|Pym's a smart cookie and absolutely|
rocked her English test last week.
People make me tired. Most of the time it’s in a good way, a lovely way that makes me warm and smiley and gives me impetus to write. Obviously there are some people I can spend more time with than others and on that continuum, children are somewhere between snake charmers and anyone who thinks Spain should not have won the World Cup.
So I worried about Thailand a little. I stocked up my kindle, and figured, if it came to it, I could always light out for war-torn Burma and hide out for a few weeks. Should the need arise. But my books are mostly unfinished and my hiking backpack remains shoved under the bed because the unprecedented as happened:
The longer I spend with these girls, the less I want to leave them.
Being on the receiving end of Nana’s ferociously strong hug, Dora’s adorable smirk, and Suam’s shy “I love you,”—complete with the hand gesture we all learned in Sunday School—changes things. I love living in this strange family where Aleek and Lock are either fighting or holding hands.
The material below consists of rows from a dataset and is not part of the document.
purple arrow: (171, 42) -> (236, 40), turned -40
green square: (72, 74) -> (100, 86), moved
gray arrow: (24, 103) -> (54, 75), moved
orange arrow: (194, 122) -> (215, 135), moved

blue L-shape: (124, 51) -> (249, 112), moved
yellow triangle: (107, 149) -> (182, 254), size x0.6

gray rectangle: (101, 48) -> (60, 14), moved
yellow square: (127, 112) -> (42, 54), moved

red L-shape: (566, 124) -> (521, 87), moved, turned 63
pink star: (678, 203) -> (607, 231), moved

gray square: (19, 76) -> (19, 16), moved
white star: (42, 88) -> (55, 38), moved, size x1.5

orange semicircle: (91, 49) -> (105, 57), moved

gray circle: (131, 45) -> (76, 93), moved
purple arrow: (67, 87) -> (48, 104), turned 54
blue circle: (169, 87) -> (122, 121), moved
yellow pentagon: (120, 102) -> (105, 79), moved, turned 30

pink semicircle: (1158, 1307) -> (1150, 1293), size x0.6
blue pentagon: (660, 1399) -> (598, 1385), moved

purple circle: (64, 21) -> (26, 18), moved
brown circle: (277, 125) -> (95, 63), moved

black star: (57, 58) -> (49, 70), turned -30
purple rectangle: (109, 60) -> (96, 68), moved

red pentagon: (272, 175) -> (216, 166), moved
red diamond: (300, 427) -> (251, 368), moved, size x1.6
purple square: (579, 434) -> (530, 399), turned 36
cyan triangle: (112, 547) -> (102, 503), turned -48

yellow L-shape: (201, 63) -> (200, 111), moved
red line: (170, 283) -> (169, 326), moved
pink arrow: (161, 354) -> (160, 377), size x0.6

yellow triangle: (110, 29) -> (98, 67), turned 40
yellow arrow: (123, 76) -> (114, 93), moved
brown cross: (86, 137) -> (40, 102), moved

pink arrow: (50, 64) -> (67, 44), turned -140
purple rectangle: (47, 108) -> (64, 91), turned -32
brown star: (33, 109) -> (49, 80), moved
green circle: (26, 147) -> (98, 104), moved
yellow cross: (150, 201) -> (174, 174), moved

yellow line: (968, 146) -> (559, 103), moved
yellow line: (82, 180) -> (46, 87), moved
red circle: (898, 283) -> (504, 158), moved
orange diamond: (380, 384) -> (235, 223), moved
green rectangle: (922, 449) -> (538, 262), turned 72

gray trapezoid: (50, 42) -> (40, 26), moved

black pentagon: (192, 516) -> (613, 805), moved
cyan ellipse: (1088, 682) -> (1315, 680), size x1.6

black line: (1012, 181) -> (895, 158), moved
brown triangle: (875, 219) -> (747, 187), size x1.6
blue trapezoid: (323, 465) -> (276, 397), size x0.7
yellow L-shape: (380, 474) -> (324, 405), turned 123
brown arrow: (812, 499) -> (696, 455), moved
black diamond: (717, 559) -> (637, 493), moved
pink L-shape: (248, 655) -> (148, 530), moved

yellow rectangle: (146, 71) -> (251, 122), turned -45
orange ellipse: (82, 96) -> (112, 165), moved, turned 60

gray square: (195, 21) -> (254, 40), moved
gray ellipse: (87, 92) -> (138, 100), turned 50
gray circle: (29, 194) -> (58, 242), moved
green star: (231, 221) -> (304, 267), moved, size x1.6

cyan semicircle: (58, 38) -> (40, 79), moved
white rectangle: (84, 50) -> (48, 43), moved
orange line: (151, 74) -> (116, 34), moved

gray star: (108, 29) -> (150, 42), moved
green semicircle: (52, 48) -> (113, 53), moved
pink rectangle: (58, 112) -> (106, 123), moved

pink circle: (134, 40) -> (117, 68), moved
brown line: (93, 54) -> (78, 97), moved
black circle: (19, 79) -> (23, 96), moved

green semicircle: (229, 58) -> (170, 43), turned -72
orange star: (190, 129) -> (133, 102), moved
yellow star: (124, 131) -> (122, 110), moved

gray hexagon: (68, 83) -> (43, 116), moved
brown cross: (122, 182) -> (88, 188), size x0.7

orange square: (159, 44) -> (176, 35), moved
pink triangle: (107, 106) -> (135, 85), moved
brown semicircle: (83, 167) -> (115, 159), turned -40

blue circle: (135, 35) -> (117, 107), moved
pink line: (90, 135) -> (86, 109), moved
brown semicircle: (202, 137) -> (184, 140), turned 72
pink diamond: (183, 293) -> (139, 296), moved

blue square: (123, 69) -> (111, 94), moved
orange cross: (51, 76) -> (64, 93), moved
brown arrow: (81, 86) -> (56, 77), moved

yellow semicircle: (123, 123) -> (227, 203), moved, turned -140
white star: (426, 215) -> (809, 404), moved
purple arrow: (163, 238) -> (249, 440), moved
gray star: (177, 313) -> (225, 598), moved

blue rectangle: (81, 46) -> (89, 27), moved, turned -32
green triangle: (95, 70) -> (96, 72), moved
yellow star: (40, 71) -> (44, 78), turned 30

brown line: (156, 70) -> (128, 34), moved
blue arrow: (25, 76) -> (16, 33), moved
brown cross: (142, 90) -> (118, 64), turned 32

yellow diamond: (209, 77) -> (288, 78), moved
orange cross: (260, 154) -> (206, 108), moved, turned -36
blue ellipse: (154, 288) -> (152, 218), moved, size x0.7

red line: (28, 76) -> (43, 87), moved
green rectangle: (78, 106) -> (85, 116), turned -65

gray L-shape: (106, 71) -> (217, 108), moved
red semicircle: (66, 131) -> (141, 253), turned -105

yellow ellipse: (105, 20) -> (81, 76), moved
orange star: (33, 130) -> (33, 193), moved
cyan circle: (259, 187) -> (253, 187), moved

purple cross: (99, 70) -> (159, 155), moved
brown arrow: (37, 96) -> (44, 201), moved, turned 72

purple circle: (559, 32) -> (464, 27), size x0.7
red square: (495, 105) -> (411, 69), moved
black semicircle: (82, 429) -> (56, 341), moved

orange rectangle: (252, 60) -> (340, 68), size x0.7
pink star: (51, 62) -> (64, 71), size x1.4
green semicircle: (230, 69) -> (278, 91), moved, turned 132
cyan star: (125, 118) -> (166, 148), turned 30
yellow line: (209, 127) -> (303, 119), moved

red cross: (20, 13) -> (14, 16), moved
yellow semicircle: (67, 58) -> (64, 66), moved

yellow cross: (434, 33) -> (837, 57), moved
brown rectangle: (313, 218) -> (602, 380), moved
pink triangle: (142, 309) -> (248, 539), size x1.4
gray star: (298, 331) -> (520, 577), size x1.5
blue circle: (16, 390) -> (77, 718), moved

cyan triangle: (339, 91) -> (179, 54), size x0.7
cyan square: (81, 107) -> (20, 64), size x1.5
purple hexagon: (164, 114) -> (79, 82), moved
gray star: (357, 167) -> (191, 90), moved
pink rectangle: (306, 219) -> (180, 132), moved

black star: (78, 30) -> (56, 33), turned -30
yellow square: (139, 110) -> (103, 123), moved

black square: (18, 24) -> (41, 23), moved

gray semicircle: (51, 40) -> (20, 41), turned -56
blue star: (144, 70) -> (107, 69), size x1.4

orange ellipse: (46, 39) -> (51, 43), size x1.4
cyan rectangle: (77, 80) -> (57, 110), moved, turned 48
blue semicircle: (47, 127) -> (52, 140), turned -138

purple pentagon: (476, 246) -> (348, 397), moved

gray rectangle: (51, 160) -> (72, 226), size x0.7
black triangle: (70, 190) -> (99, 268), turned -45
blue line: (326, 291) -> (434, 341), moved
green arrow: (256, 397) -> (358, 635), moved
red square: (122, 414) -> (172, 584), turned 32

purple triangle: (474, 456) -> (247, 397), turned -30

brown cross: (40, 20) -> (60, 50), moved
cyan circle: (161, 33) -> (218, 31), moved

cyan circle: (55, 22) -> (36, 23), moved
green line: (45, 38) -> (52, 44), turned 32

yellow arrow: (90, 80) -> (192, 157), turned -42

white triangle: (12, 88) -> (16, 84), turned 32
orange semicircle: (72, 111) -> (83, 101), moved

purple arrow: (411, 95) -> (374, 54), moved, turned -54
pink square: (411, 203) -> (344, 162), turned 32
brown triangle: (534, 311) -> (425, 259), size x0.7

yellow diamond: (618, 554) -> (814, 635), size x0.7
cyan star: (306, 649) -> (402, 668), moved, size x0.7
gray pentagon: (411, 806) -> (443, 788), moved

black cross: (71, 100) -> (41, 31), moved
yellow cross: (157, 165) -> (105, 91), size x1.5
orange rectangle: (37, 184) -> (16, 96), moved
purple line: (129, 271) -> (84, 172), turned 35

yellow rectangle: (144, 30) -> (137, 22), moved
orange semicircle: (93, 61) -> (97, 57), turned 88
Everyone looks to P’My, the oldest, for answers. Ba Nim is revered and loved and waied to at every opportunity.
|Some girls from the last team here had to leave so we had a|
going away party. Mass hugging ensued. It was cuter than
baby elephants and whatever you think is cuter than baby
elephants (I can't think of anything).
A couple of hours of peace are fine, but the houses seem empty without 80 odd children and I like it better when Ink and Awn are crawling all over the bunk-beds or they join Man, Pym in some insane game of what can only be Thai Calvinball.
Maybe normal children reside even lower than snake charmers, somewhere amidst the bad storytellers and cookie-haters. But not these girls. In my book, they’re up there with cute dog owners, Gary Schmidt, and the people who understand what beautiful soccer is.
|If you ever need to feel better, come to|
Thailand and hug these girls. Seriously.